Financial Services Commission headquarters in central Seoul (Yonhap)
South Korea has spent nearly 68.5 billion won ($48.1 million) in total to fight and settle investor-state dispute settlements since 2013,#including its battle with US-based private equity firm Lone Star, data showed Wednesday.
The majority of the money was spent to hire overseas attorneys or pay compensation in a total of 10 cases overseen by the US-based International Center for Settlement of Investment Disputes and other dispute settlement bodies, data from the Ministry of Justice, National Tax Service and the Financial Services Commission released by a lawmaker here showed.

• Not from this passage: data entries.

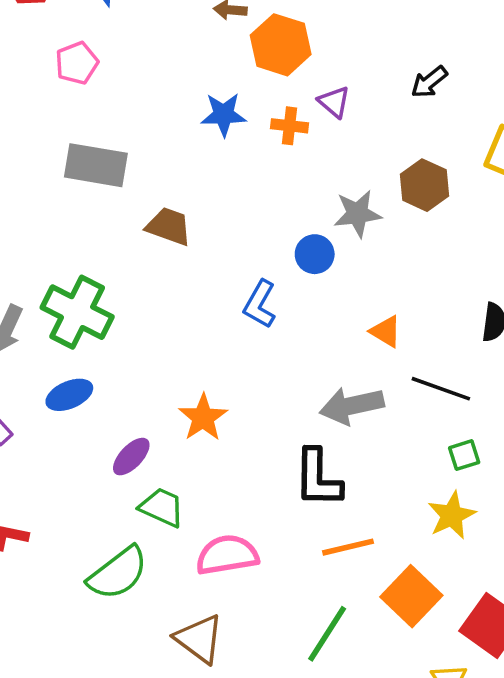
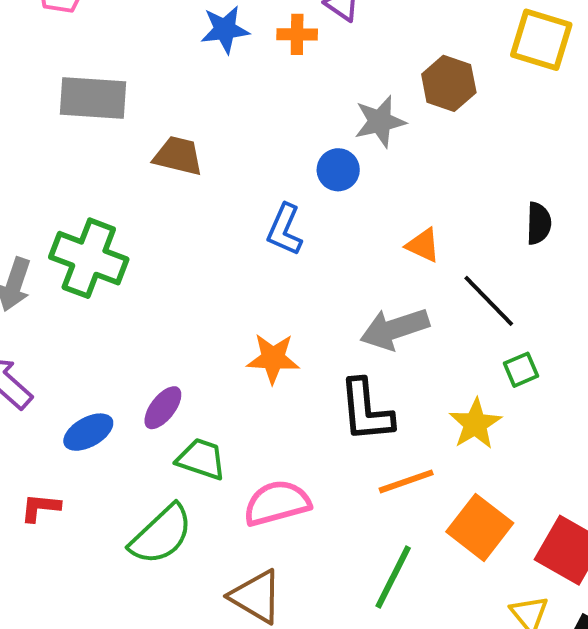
black line: (441, 389) -> (489, 301), turned 32
blue ellipse: (69, 395) -> (88, 432), moved
orange star: (203, 418) -> (273, 358), moved, turned -30
yellow star: (452, 515) -> (475, 424), moved

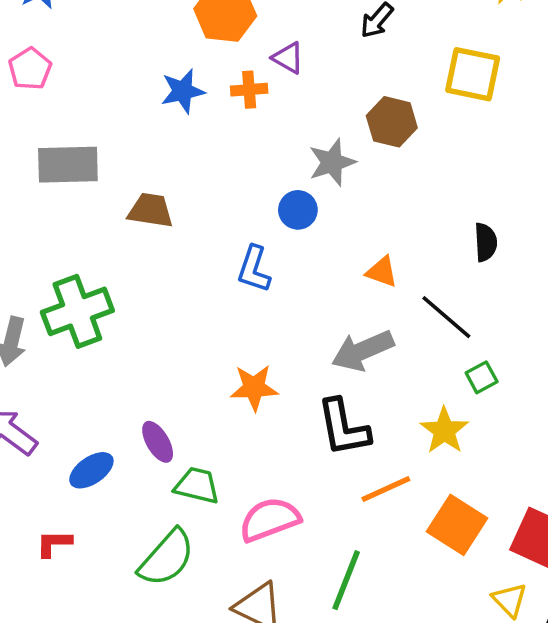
green cross: (89, 258) -> (77, 311), turned -36
purple ellipse: (163, 408) -> (158, 442), turned -63
green line: (393, 577) -> (346, 580), moved

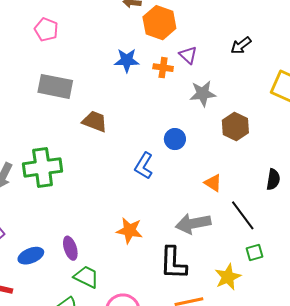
pink pentagon: (30, 69) -> (46, 30), turned -30
brown hexagon: (392, 122) -> (235, 126), moved
gray star: (332, 162) -> (203, 94), moved

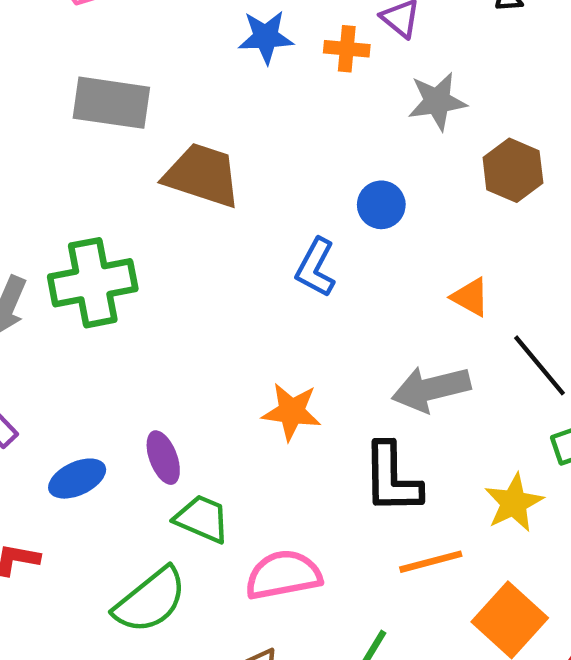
brown trapezoid: (95, 121) -> (202, 175), size x1.4

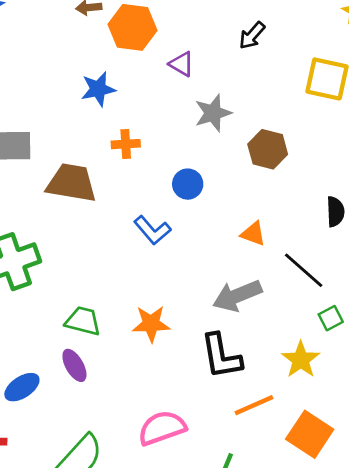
orange cross: (347, 49) -> (126, 144), moved
blue L-shape: (316, 268) -> (152, 230), turned -60
green trapezoid: (202, 519) -> (83, 321), moved

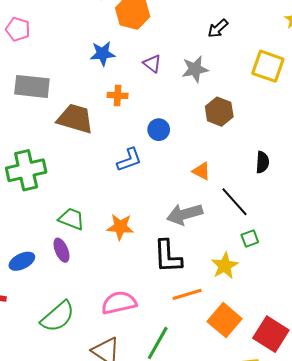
purple triangle: (182, 64) -> (152, 64), moved
gray star: (213, 113) -> (195, 69), moved
blue L-shape: (152, 230) -> (129, 160), turned -76

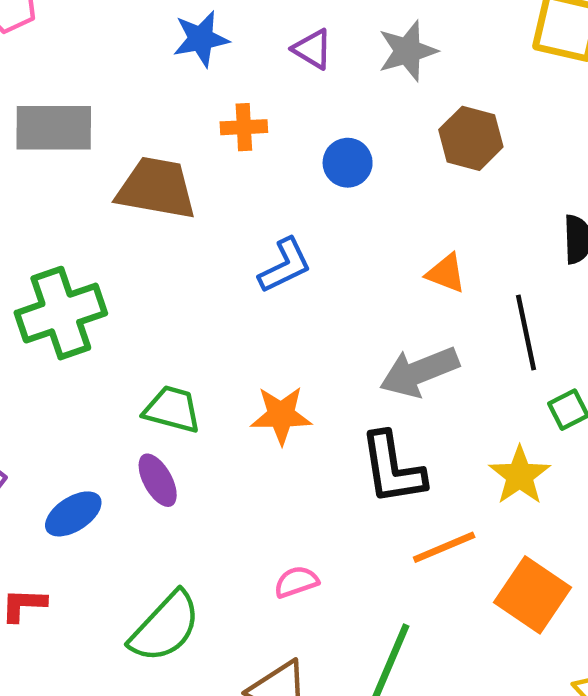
blue circle: (159, 130) -> (348, 163), moved
black line: (235, 202) -> (526, 333), turned 36
pink semicircle: (119, 303) -> (296, 582), size x0.6

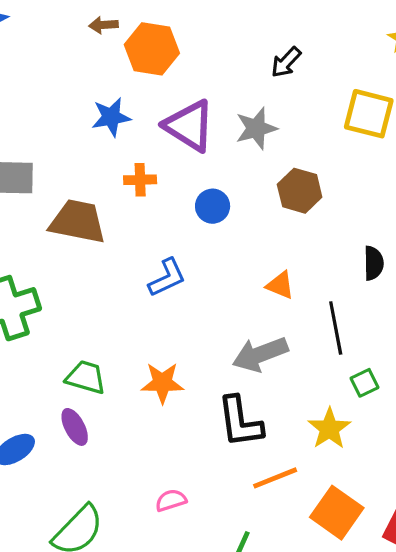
purple triangle: (312, 49) -> (189, 126), size x1.8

Of the 10 cases, the dispute settlement bodies have so far declared verdicts for four cases.
The disputes so far cost the Justice Ministry a total 52.5 billion won, the FSC a total 12.8 billion won and the NTS some 3 billion won.

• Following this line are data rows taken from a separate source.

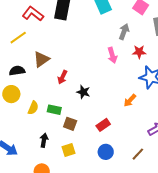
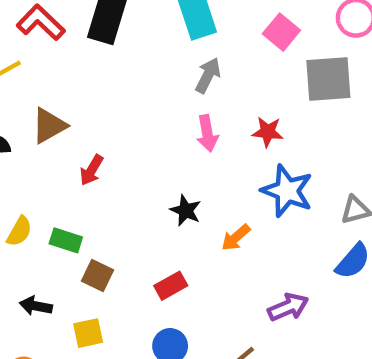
gray arrow: (124, 32) -> (208, 75), moved
black star: (83, 92) -> (186, 210), moved
black arrow: (44, 140) -> (36, 306), turned -96

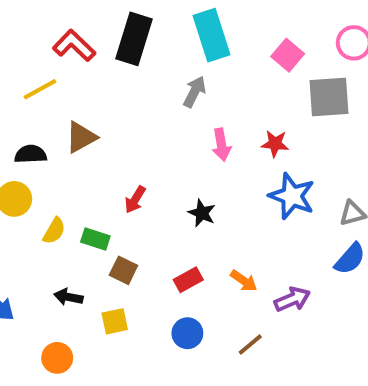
gray arrow: (208, 75) -> (195, 92), moved
red arrow: (92, 170) -> (135, 200), moved
orange arrow: (236, 237) -> (244, 281), moved, turned -104

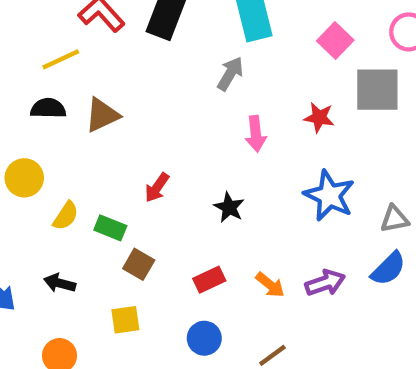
red star: (275, 144) -> (319, 117), moved
black semicircle: (31, 154) -> (48, 108), moved
black arrow: (68, 297) -> (60, 283), moved
purple arrow: (292, 299) -> (325, 283), moved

The Korean government spent the largest amount of money on its decade-long battle with Lone Star, with the Justice Ministry allocating a total 46.7 billion won between 2013 and this year.
The amount is set to grow. The Justice Ministry is considering an appeal against the recent ICSID verdict in the Lone Star case, which will add to its costs. And if Korea decides to pay Lone Star in accordance with the ICSID verdict, this will be added to the 46.7 billion won total.
On Aug. 31, the ICSID ordered Korea to pay Lone Star $216.5 million won plus interest as a verdict in the suit that the buyout firm filed in 2012 to demand an initial $4.68 billion in compensation from the Korean government. It claimed that its 2007 plan to sell a controlling stake in the now-defunct Korea Exchange Bank to global banking giant HSBC dissolved because Korea’s financial authorities wrongly delayed approval of the deal.
“The Korean government should feel cautious in spending taxpayers’ money worth billions of won and must make efforts to prevent another case like the Lone Star dispute,” Rep. So Byung-chul of the main opposition Democratic Party of Korea, who acquired and released the data, said in a statement.